*** Opening of Exercise materials ***
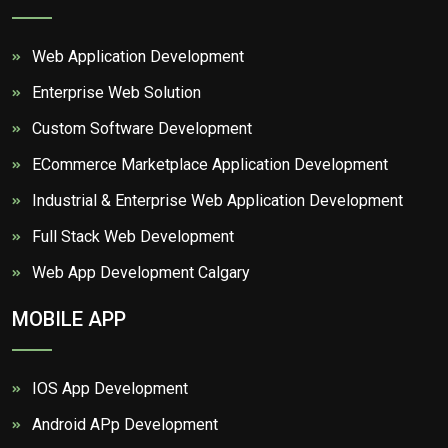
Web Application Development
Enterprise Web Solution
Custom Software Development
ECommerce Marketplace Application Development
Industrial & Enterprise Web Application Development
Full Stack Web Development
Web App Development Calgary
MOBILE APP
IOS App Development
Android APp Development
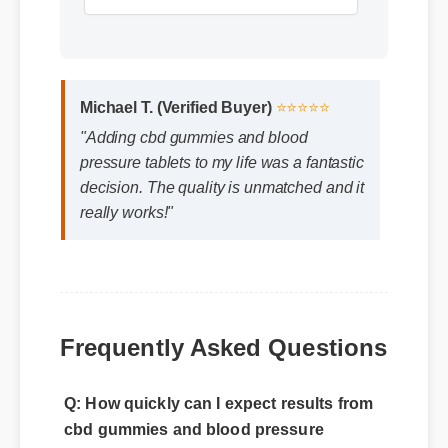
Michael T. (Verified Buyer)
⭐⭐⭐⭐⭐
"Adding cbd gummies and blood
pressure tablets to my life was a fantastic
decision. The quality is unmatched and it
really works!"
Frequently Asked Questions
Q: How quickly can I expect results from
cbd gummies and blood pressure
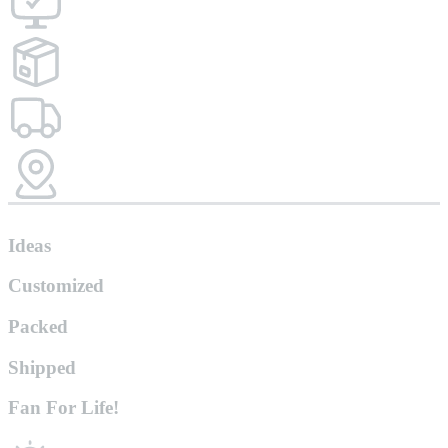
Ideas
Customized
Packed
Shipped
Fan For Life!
*** Close of Exercise materials ***
*** Opening of Exercise materials ***
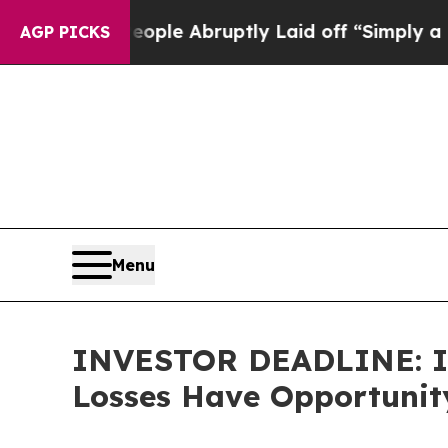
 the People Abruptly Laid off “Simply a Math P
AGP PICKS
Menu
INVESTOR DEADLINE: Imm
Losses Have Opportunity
*** Close of Exercise materials ***
## Action item:
Would you return all lines from the preceding listing that contain the word "blood"?

## Solution to this task:
"Adding cbd gummies and blood
cbd gummies and blood pressure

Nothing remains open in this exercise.